[Listed entries Boundary: Start]

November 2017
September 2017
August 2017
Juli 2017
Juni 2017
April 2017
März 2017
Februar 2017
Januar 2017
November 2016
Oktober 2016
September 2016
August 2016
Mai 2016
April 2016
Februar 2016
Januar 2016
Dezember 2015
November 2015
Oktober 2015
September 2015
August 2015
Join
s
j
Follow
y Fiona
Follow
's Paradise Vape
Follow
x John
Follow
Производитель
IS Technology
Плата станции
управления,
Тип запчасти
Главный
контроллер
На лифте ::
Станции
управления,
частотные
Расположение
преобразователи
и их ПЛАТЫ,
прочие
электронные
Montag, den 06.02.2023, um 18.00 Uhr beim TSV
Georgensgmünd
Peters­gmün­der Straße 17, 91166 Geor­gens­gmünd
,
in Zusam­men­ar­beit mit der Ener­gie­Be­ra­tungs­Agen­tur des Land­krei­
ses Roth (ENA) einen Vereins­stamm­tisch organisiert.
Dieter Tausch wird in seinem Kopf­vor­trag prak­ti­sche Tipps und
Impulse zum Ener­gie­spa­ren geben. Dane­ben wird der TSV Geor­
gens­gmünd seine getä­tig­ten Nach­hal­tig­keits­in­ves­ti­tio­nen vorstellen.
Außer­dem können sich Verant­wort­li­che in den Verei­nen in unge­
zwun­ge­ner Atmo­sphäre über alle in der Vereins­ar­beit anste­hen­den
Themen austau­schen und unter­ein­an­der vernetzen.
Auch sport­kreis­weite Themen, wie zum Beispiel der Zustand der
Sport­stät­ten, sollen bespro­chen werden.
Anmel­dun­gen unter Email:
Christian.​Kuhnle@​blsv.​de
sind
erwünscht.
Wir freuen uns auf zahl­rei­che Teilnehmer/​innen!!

[Listed entries Boundary: End]
[Listed entries Boundary: Start]

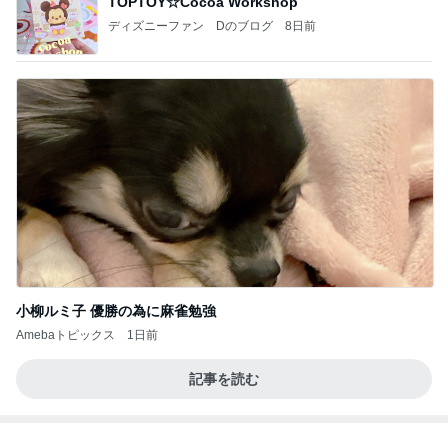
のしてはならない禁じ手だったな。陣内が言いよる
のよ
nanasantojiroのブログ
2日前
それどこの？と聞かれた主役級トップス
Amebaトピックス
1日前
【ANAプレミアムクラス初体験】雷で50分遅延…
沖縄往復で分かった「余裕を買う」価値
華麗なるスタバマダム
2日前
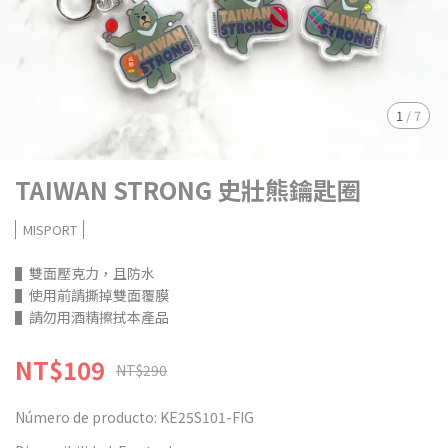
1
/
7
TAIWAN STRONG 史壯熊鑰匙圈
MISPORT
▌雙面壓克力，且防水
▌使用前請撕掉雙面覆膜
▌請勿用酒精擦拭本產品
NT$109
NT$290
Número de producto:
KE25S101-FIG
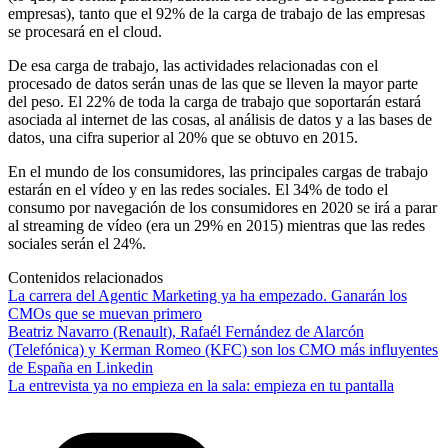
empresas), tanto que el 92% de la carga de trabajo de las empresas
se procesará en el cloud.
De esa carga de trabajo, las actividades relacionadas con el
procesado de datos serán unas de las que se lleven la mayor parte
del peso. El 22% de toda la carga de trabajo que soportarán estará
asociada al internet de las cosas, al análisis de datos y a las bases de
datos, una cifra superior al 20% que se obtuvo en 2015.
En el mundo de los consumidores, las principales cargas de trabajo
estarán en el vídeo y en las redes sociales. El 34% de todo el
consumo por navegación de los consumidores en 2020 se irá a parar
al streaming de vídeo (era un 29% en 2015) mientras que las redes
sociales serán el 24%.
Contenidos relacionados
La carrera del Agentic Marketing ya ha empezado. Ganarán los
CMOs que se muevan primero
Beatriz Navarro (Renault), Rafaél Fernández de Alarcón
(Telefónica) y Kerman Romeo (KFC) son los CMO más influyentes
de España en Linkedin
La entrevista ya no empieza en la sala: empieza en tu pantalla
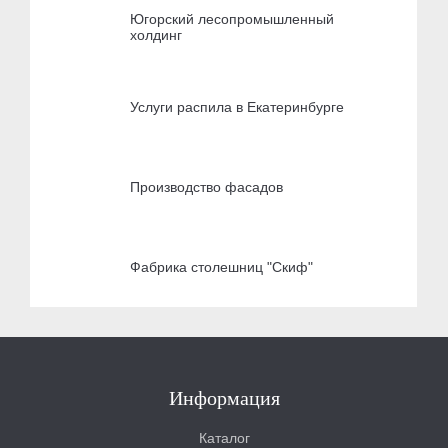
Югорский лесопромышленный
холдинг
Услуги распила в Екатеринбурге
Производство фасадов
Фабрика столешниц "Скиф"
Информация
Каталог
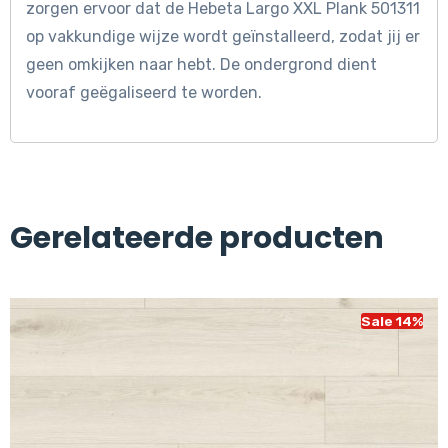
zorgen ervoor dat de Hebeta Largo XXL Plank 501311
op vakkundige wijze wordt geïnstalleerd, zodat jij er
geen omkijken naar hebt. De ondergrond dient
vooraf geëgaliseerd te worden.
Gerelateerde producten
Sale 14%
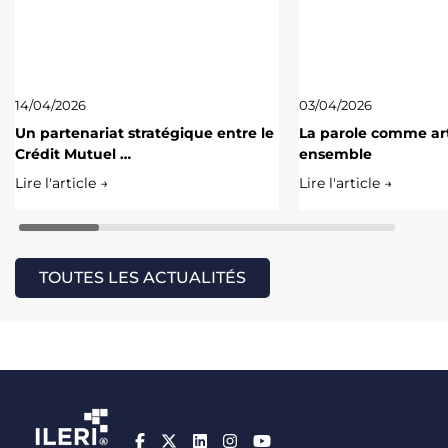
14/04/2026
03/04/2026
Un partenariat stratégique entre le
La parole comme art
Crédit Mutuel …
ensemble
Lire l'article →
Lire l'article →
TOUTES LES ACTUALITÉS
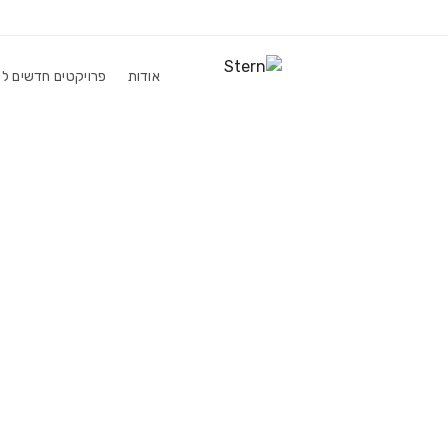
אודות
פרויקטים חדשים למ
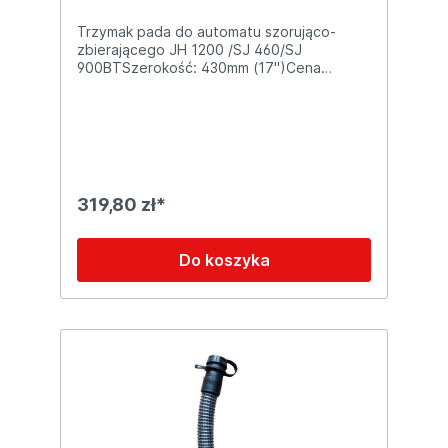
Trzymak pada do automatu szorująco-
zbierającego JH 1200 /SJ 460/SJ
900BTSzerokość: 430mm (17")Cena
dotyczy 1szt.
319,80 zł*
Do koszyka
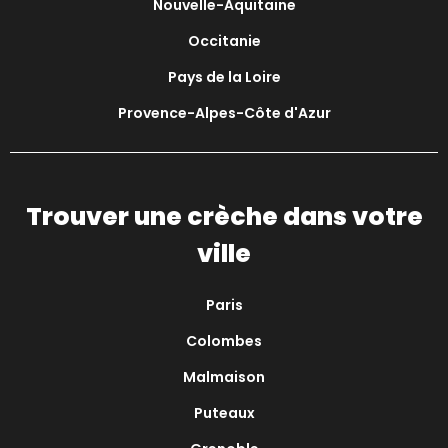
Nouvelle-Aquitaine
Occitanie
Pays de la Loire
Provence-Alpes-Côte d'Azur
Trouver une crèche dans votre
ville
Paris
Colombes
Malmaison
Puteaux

[Listed entries Boundary: End]
[Listed entries Boundary: Start]

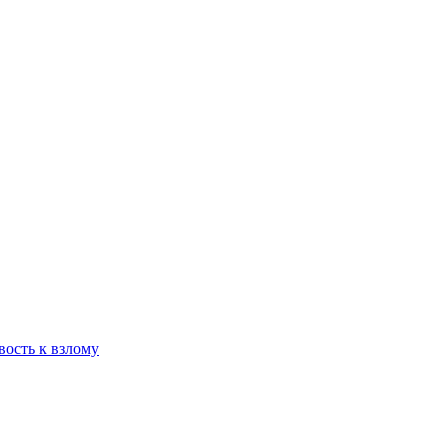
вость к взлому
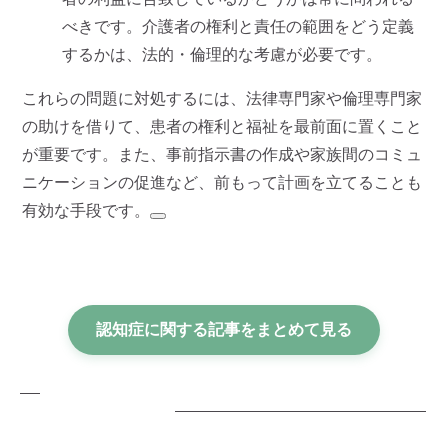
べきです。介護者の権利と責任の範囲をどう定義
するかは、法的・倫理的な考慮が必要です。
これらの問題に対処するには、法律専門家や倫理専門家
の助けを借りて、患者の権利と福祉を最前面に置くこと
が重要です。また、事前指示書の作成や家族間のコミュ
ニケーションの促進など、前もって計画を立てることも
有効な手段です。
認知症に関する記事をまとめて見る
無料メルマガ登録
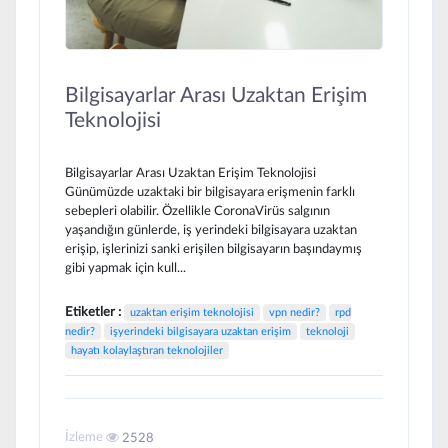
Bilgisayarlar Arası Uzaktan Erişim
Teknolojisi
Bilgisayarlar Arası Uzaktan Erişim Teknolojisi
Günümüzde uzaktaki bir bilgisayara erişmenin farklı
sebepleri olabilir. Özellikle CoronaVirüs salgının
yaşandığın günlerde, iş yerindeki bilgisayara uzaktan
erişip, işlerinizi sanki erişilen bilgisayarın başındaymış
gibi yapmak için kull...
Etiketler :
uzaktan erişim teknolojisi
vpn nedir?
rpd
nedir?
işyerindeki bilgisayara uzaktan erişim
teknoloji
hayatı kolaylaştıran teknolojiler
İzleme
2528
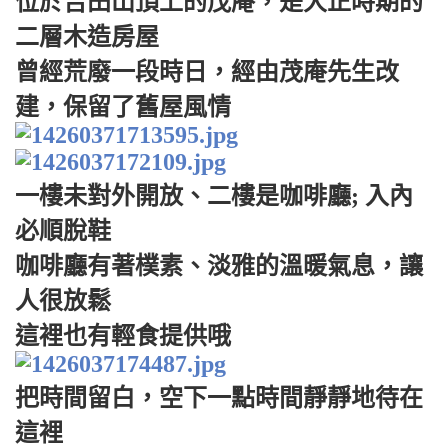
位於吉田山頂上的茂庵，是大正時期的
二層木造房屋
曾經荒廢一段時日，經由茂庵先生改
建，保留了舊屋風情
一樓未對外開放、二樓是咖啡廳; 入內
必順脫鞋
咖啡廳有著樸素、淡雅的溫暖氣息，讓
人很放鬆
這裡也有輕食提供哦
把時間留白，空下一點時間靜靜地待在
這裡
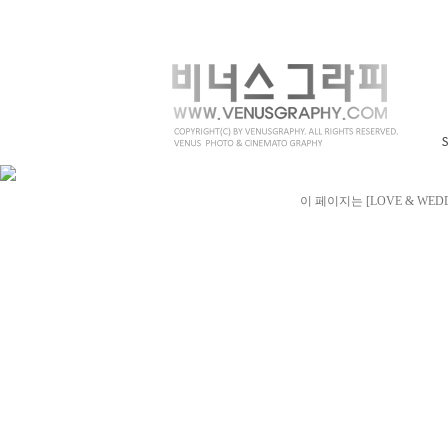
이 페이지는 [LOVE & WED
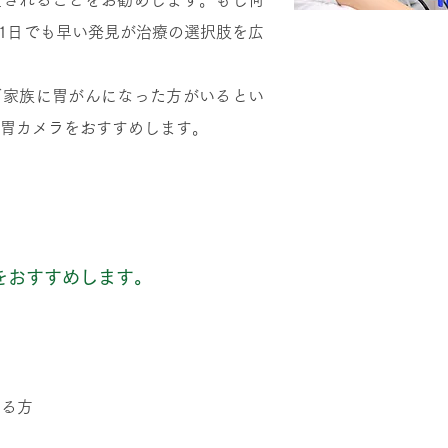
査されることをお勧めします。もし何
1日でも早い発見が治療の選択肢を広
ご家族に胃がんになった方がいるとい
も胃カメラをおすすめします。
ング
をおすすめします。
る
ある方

[Listed entries Boundary: End]

=== Your assignment ===
Which of the lines in the data contain the string "serán"? Return each one.

=== Solved problem ===
procesado de datos serán unas de las que se lleven la mayor parte
sociales serán el 24%.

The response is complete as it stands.